----- Provided information

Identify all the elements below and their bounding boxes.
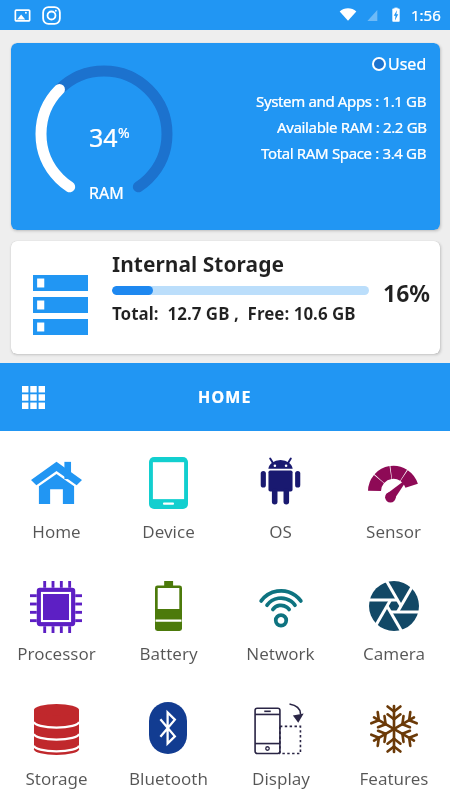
staticText: Available RAM : 2.2 GB — [277, 117, 427, 137]
button[interactable]: Features — [337, 675, 450, 797]
staticText: Processor — [17, 642, 96, 665]
staticText: Bluetooth — [129, 767, 208, 790]
button[interactable]: Device — [112, 431, 224, 553]
button[interactable]: Display — [224, 675, 337, 797]
staticText: Home — [32, 520, 81, 543]
staticText: RAM — [89, 182, 124, 204]
button[interactable]: Network — [224, 553, 337, 675]
button[interactable]: Apps menu — [18, 382, 48, 412]
staticText: System and Apps : 1.1 GB — [256, 91, 427, 111]
button[interactable]: Storage — [0, 675, 112, 797]
staticText: Total: 12.7 GB , Free: 10.6 GB — [112, 302, 356, 325]
button[interactable]: 34 — [11, 43, 440, 230]
button[interactable]: OS — [224, 431, 337, 553]
button[interactable]: Camera — [337, 553, 450, 675]
button[interactable]: Processor — [0, 553, 112, 675]
button[interactable]: Home — [0, 431, 112, 553]
staticText: Display — [252, 767, 310, 790]
button[interactable]: Sensor — [337, 431, 450, 553]
staticText: Network — [246, 642, 315, 665]
staticText: 1:56 — [411, 5, 441, 25]
button[interactable]: Bluetooth — [112, 675, 224, 797]
staticText: Total RAM Space : 3.4 GB — [261, 143, 427, 163]
staticText: Battery — [139, 642, 198, 665]
staticText: OS — [269, 520, 292, 543]
staticText: Storage — [25, 767, 88, 790]
staticText: HOME — [198, 386, 252, 408]
staticText: Features — [359, 767, 429, 790]
button[interactable]: HOME — [0, 363, 450, 431]
staticText: Internal Storage — [112, 250, 284, 279]
staticText: Device — [142, 520, 195, 543]
staticText: Sensor — [366, 520, 421, 543]
staticText: 16% — [383, 277, 431, 308]
button[interactable]: Battery — [112, 553, 224, 675]
staticText: % — [118, 123, 130, 142]
staticText: Used — [388, 53, 427, 75]
staticText: 34 — [89, 120, 118, 154]
staticText: Camera — [363, 642, 425, 665]
button[interactable]: Internal Storage — [11, 241, 440, 354]
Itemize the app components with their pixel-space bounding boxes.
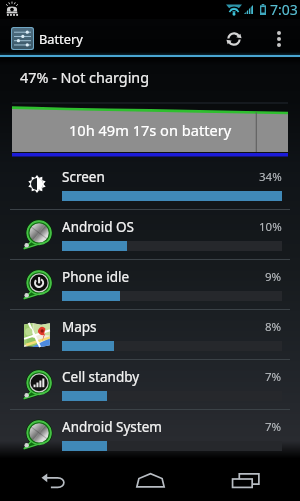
button[interactable]: Cell standby	[0, 360, 300, 409]
staticText: Android System	[62, 418, 162, 436]
staticText: 7%	[265, 419, 282, 435]
staticText: 9%	[265, 269, 282, 285]
button[interactable]: Settings	[12, 28, 33, 49]
staticText: 7%	[265, 369, 282, 385]
staticText: Maps	[62, 318, 97, 336]
staticText: 10%	[259, 219, 282, 235]
staticText: Phone idle	[62, 268, 130, 286]
staticText: 7:03	[270, 0, 298, 19]
staticText: 47% - Not charging	[20, 68, 150, 88]
button[interactable]: Refresh	[210, 19, 258, 58]
button[interactable]: Screen	[0, 159, 300, 209]
button[interactable]: Home	[108, 460, 192, 501]
button[interactable]: Maps	[0, 310, 300, 359]
staticText: Android OS	[62, 218, 134, 236]
button[interactable]: Recent apps	[204, 460, 288, 501]
button[interactable]: Back	[12, 460, 96, 501]
button[interactable]: Phone idle	[0, 260, 300, 309]
staticText: Screen	[62, 168, 105, 186]
button[interactable]: Android System	[0, 410, 300, 459]
staticText: 34%	[259, 169, 282, 185]
button[interactable]: Android OS	[0, 210, 300, 259]
staticText: 10h 49m 17s on battery	[69, 120, 232, 140]
button[interactable]: More options	[258, 19, 300, 58]
staticText: 8%	[265, 319, 282, 335]
staticText: Battery	[39, 30, 83, 47]
staticText: Cell standby	[62, 368, 140, 386]
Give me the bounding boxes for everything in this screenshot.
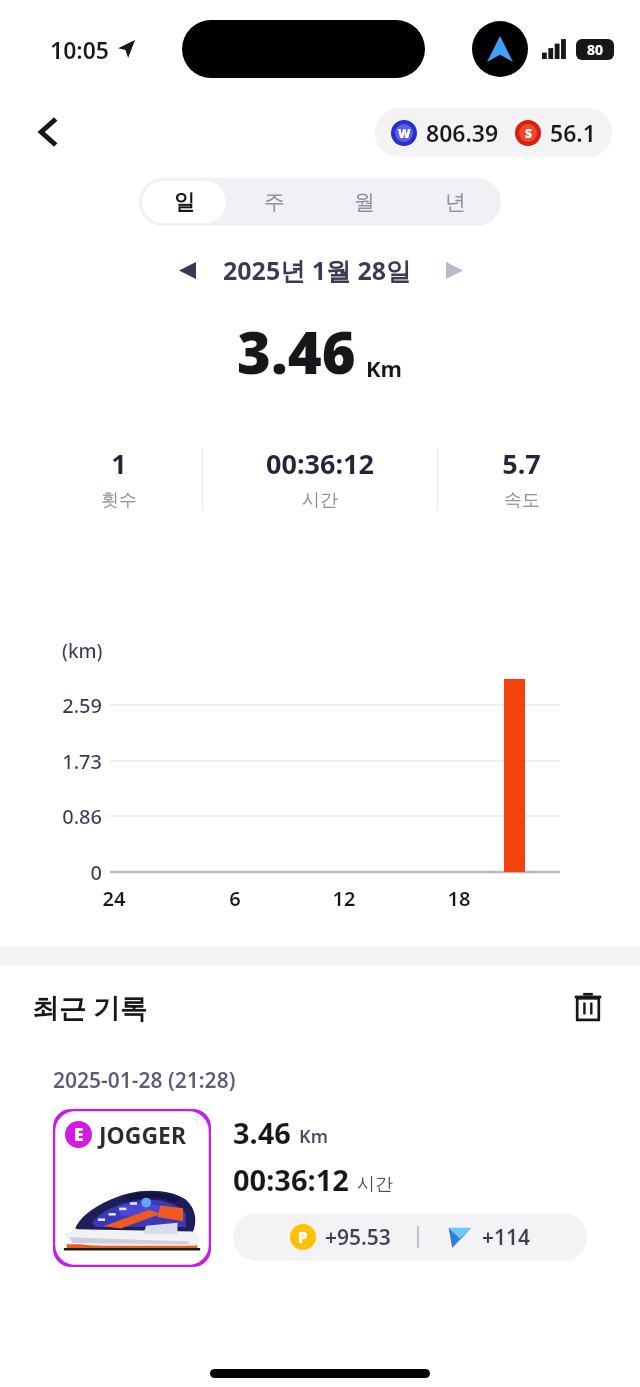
staticText: 시간	[302, 489, 338, 512]
staticText: 3.46	[237, 312, 356, 391]
staticText: W	[398, 125, 411, 141]
staticText: 56.1	[550, 117, 596, 148]
button[interactable]: 일	[142, 181, 226, 223]
staticText: 3.46	[233, 1113, 291, 1152]
staticText: 최근 기록	[32, 989, 148, 1026]
button[interactable]: 2025-01-28 (21:28)	[35, 1048, 605, 1283]
staticText: 10:05	[50, 34, 109, 65]
staticText: 18	[443, 885, 475, 912]
staticText: JOGGER	[99, 1119, 187, 1150]
staticText: 주	[264, 189, 285, 215]
staticText: +95.53	[325, 1223, 391, 1252]
button[interactable]: W	[375, 108, 612, 157]
button[interactable]: Delete records	[564, 983, 612, 1031]
button[interactable]: 년	[413, 181, 498, 223]
staticText: 년	[445, 189, 466, 215]
staticText: 월	[354, 189, 375, 215]
staticText: S	[525, 125, 532, 141]
staticText: 1.73	[34, 748, 102, 775]
staticText: 2.59	[34, 692, 102, 719]
staticText: 24	[98, 885, 130, 912]
button[interactable]: 주	[232, 181, 316, 223]
staticText: (km)	[62, 638, 103, 664]
staticText: 일	[174, 189, 195, 215]
staticText: 1	[111, 445, 127, 482]
staticText: 806.39	[426, 117, 499, 148]
staticText: Km	[299, 1124, 328, 1149]
staticText: 2025년 1월 28일	[223, 253, 412, 287]
button[interactable]: Back	[26, 108, 74, 156]
staticText: 80	[587, 40, 604, 59]
button[interactable]: P	[233, 1213, 587, 1261]
staticText: 12	[328, 885, 360, 912]
staticText: E	[74, 1123, 84, 1146]
staticText: 속도	[504, 489, 540, 512]
staticText: Km	[366, 353, 403, 383]
staticText: 6	[219, 885, 251, 912]
button[interactable]: Next day	[434, 250, 474, 290]
staticText: 횟수	[101, 489, 137, 512]
staticText: 시간	[357, 1173, 393, 1196]
staticText: 00:36:12	[266, 445, 374, 482]
button[interactable]: 1	[35, 421, 605, 536]
staticText: 2025-01-28 (21:28)	[53, 1066, 236, 1095]
staticText: 00:36:12	[233, 1160, 349, 1199]
staticText: 0	[34, 859, 102, 886]
staticText: 5.7	[502, 445, 541, 482]
staticText: 0.86	[34, 803, 102, 830]
staticText: +114	[482, 1223, 531, 1252]
staticText: P	[298, 1227, 308, 1247]
button[interactable]: Previous day	[167, 250, 207, 290]
button[interactable]: 월	[322, 181, 407, 223]
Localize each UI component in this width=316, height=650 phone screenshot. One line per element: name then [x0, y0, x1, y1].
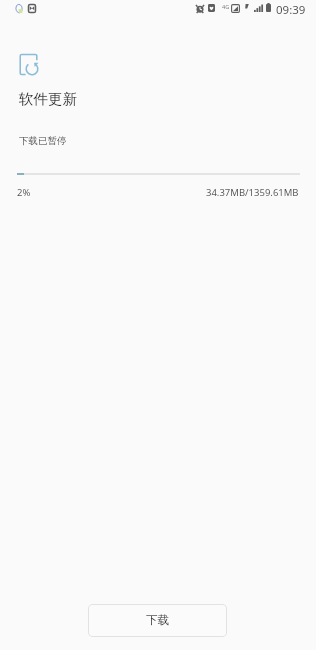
- staticText: 4G: [222, 3, 230, 10]
- other: Software update: [19, 53, 41, 75]
- staticText: 2%: [17, 186, 31, 199]
- button[interactable]: 下载: [88, 604, 227, 637]
- staticText: 34.37MB/1359.61MB: [206, 186, 299, 199]
- staticText: 下载: [146, 613, 169, 627]
- staticText: 下载已暂停: [19, 135, 67, 147]
- other: App notification: [28, 4, 36, 13]
- other: Messenger notification: [15, 4, 23, 13]
- staticText: 09:39: [276, 2, 306, 18]
- staticText: 软件更新: [19, 90, 78, 108]
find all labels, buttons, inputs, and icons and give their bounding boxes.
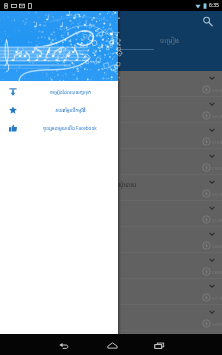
button[interactable]: Home bbox=[102, 335, 122, 355]
staticText: 4.01 MB bbox=[212, 114, 222, 119]
button[interactable]: 4.01 MB bbox=[0, 97, 222, 123]
button[interactable]: 3.35 MB bbox=[0, 71, 222, 97]
staticText: វាយតម្លៃលើកម្មវិធី bbox=[55, 107, 86, 113]
button[interactable]: 3.09 MB bbox=[0, 305, 222, 331]
staticText: 2.85 MB bbox=[212, 270, 222, 275]
button[interactable]: 2.92 MB bbox=[0, 149, 222, 175]
button[interactable]: ចូលរួមជាមួយយើង Facebook bbox=[0, 119, 118, 137]
staticText: 6:35 bbox=[209, 2, 219, 9]
staticText: 4.12 MB bbox=[212, 218, 222, 223]
staticText: 2.92 MB bbox=[212, 166, 222, 171]
button[interactable]: Search bbox=[198, 12, 216, 30]
button[interactable]: Back bbox=[53, 335, 73, 355]
staticText: ចម្រៀងដែលបានរក្សាទុក bbox=[50, 89, 91, 95]
staticText: សុំទោស bbox=[118, 181, 137, 189]
button[interactable]: 3.18 MB bbox=[0, 123, 222, 149]
button[interactable]: 3.71 MB bbox=[0, 279, 222, 305]
staticText: 3.35 MB bbox=[212, 88, 222, 93]
button[interactable]: 4.30 MB bbox=[0, 331, 222, 334]
staticText: 3.09 MB bbox=[212, 322, 222, 327]
staticText: ចូលរួមជាមួយយើង Facebook bbox=[43, 125, 97, 131]
staticText: 3.67 MB bbox=[212, 192, 222, 197]
staticText: ចម្រៀង bbox=[160, 36, 180, 46]
button[interactable]: 4.12 MB bbox=[0, 201, 222, 227]
button[interactable]: 3.44 MB bbox=[0, 227, 222, 253]
button[interactable]: Recents bbox=[149, 335, 169, 355]
button[interactable]: វាយតម្លៃលើកម្មវិធី bbox=[0, 101, 118, 119]
staticText: 3.18 MB bbox=[212, 140, 222, 145]
button[interactable]: សុំទោស bbox=[0, 175, 222, 201]
staticText: 3.71 MB bbox=[212, 296, 222, 301]
button[interactable]: ចម្រៀងដែលបានរក្សាទុក bbox=[0, 83, 118, 101]
button[interactable]: 2.85 MB bbox=[0, 253, 222, 279]
staticText: 3.44 MB bbox=[212, 244, 222, 249]
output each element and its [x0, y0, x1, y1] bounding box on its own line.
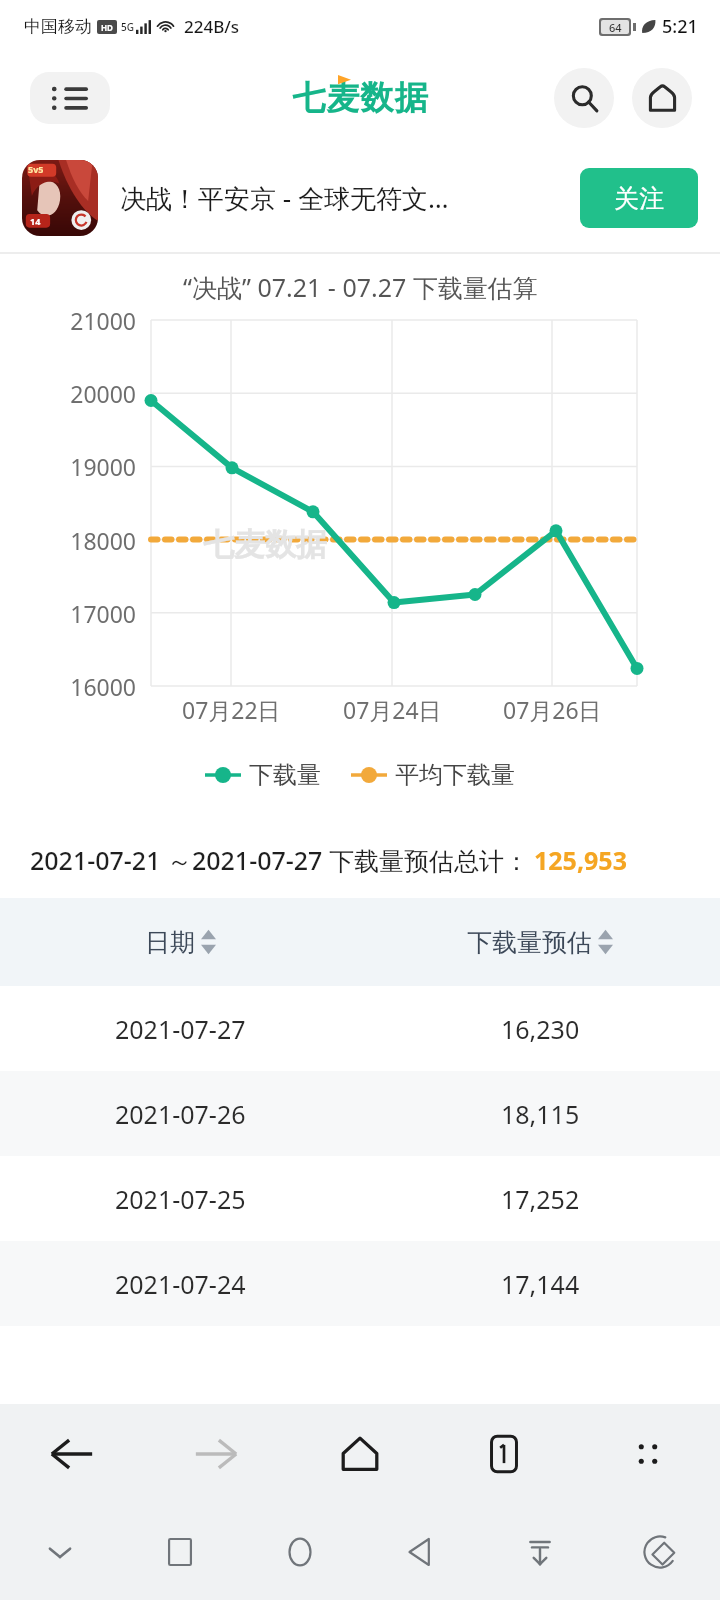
staticText: 18000: [0, 525, 136, 556]
staticText: 2021-07-27: [115, 1012, 246, 1046]
staticText: 16,230: [501, 1012, 580, 1046]
staticText: 18,115: [501, 1097, 580, 1131]
button[interactable]: 关注: [580, 168, 698, 228]
staticText: 5G: [121, 20, 134, 34]
staticText: 21000: [0, 305, 136, 336]
button[interactable]: Back: [20, 1404, 124, 1504]
button[interactable]: Menu: [30, 72, 110, 124]
button[interactable]: 2021-07-25: [0, 1156, 720, 1241]
staticText: 14: [30, 215, 41, 227]
staticText: 07月24日: [343, 694, 442, 725]
staticText: 20000: [0, 378, 136, 409]
staticText: 16000: [0, 671, 136, 702]
button[interactable]: 下载量: [205, 760, 321, 790]
button[interactable]: 2021-07-26: [0, 1071, 720, 1156]
staticText: 平均下载量: [395, 760, 515, 790]
staticText: 中国移动: [24, 16, 92, 37]
staticText: 下载量: [249, 760, 321, 790]
button[interactable]: Scroll to bottom: [492, 1504, 588, 1600]
staticText: 5v5: [28, 163, 44, 175]
staticText: 2021-07-24: [115, 1267, 246, 1301]
staticText: 64: [609, 20, 622, 34]
staticText: 日期: [145, 927, 195, 958]
staticText: HD: [101, 22, 113, 33]
button[interactable]: Home: [252, 1504, 348, 1600]
staticText: “决战” 07.21 - 07.27 下载量估算: [183, 270, 538, 304]
staticText: 224B/s: [184, 15, 240, 38]
button[interactable]: 2021-07-24: [0, 1241, 720, 1326]
staticText: 下载量预估: [467, 927, 592, 958]
staticText: 关注: [614, 183, 664, 214]
button[interactable]: 2021-07-27: [0, 986, 720, 1071]
button[interactable]: Collapse: [12, 1504, 108, 1600]
button[interactable]: App icon: [22, 160, 98, 236]
button[interactable]: Tabs: [452, 1404, 556, 1504]
button[interactable]: Home: [308, 1404, 412, 1504]
button[interactable]: 平均下载量: [351, 760, 515, 790]
staticText: 19000: [0, 451, 136, 482]
staticText: 2021-07-21 ～2021-07-27 下载量预估总计：: [30, 843, 529, 877]
button[interactable]: More options: [596, 1404, 700, 1504]
staticText: 07月26日: [503, 694, 602, 725]
button[interactable]: Home: [632, 68, 692, 128]
staticText: 17000: [0, 598, 136, 629]
staticText: 17,144: [501, 1267, 580, 1301]
staticText: 17,252: [501, 1182, 580, 1216]
button[interactable]: Recent apps: [132, 1504, 228, 1600]
staticText: 2021-07-26: [115, 1097, 246, 1131]
button[interactable]: 下载量预估: [360, 898, 720, 986]
staticText: 125,953: [534, 843, 627, 877]
staticText: 七麦数据: [203, 525, 327, 564]
button[interactable]: Back: [372, 1504, 468, 1600]
button[interactable]: Forward: [164, 1404, 268, 1504]
button[interactable]: Search: [554, 68, 614, 128]
staticText: 2021-07-25: [115, 1182, 246, 1216]
staticText: 5:21: [662, 14, 698, 39]
staticText: 07月22日: [182, 694, 281, 725]
button[interactable]: 日期: [0, 898, 360, 986]
staticText: 决战！平安京 - 全球无符文…: [120, 180, 570, 216]
staticText: 七麦数据: [292, 77, 428, 119]
button[interactable]: Rotate screen: [612, 1504, 708, 1600]
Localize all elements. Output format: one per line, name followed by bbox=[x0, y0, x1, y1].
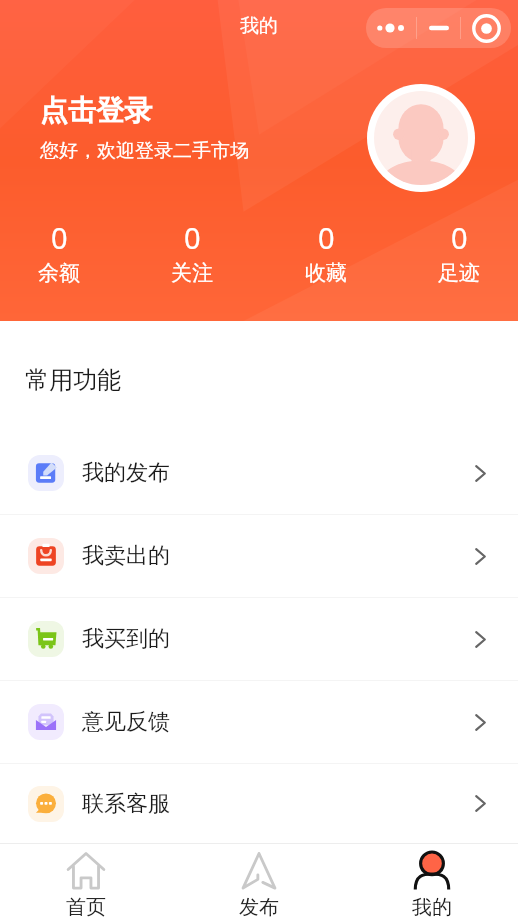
button[interactable]: 发布 bbox=[172, 844, 345, 920]
button[interactable]: Minimize bbox=[417, 8, 460, 48]
staticText: 0 bbox=[51, 218, 68, 257]
staticText: 我的 bbox=[412, 895, 452, 920]
button[interactable]: More options bbox=[366, 8, 416, 48]
staticText: 足迹 bbox=[438, 260, 480, 286]
staticText: 点击登录 bbox=[40, 93, 152, 128]
staticText: 意见反馈 bbox=[82, 708, 170, 736]
button[interactable]: 我卖出的 bbox=[0, 515, 518, 597]
button[interactable]: Close bbox=[461, 8, 511, 48]
staticText: 0 bbox=[318, 218, 335, 257]
staticText: 关注 bbox=[171, 260, 213, 286]
staticText: 发布 bbox=[239, 895, 279, 920]
button[interactable]: 我的发布 bbox=[0, 432, 518, 514]
button[interactable]: 0 bbox=[296, 218, 356, 286]
staticText: 余额 bbox=[38, 260, 80, 286]
staticText: 联系客服 bbox=[82, 790, 170, 818]
staticText: 我的 bbox=[240, 14, 278, 38]
button[interactable]: 我买到的 bbox=[0, 598, 518, 680]
staticText: 常用功能 bbox=[25, 365, 121, 395]
button[interactable]: 0 bbox=[162, 218, 222, 286]
staticText: 我卖出的 bbox=[82, 542, 170, 570]
staticText: 您好，欢迎登录二手市场 bbox=[40, 139, 249, 163]
staticText: 我的发布 bbox=[82, 459, 170, 487]
staticText: 首页 bbox=[66, 895, 106, 920]
button[interactable]: 首页 bbox=[0, 844, 172, 920]
button[interactable]: 0 bbox=[29, 218, 89, 286]
button[interactable]: 我的 bbox=[345, 844, 518, 920]
staticText: 0 bbox=[451, 218, 468, 257]
staticText: 0 bbox=[184, 218, 201, 257]
button[interactable]: 联系客服 bbox=[0, 764, 518, 843]
staticText: 我买到的 bbox=[82, 625, 170, 653]
button[interactable]: 0 bbox=[429, 218, 489, 286]
button[interactable]: 意见反馈 bbox=[0, 681, 518, 763]
staticText: 收藏 bbox=[305, 260, 347, 286]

----------

Problem:
Scan the lines above for "平均下载量", then copy every one that has it.

Solved problem:
staticText: 平均下载量: [395, 760, 515, 790]
button[interactable]: 平均下载量: [351, 760, 515, 790]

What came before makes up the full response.